[Opening Source data section]
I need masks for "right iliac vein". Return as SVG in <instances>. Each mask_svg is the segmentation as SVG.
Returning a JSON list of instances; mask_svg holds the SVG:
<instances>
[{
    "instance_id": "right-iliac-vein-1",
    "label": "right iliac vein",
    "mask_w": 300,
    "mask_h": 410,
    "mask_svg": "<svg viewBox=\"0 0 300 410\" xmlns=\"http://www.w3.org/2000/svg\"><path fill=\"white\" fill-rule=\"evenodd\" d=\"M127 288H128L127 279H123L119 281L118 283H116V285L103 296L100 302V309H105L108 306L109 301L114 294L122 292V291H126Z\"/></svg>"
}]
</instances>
[Closing Source data section]
* Work required
Transcribe the material in full, exactly as it is given.

* Your response
I need masks for "right iliac vein". Return as SVG in <instances>. Each mask_svg is the segmentation as SVG.
Returning a JSON list of instances; mask_svg holds the SVG:
<instances>
[{
    "instance_id": "right-iliac-vein-1",
    "label": "right iliac vein",
    "mask_w": 300,
    "mask_h": 410,
    "mask_svg": "<svg viewBox=\"0 0 300 410\" xmlns=\"http://www.w3.org/2000/svg\"><path fill=\"white\" fill-rule=\"evenodd\" d=\"M127 288H128L127 279H123L119 281L118 283H116V285L103 296L100 302V309H105L108 306L109 301L114 294L122 292V291H126Z\"/></svg>"
}]
</instances>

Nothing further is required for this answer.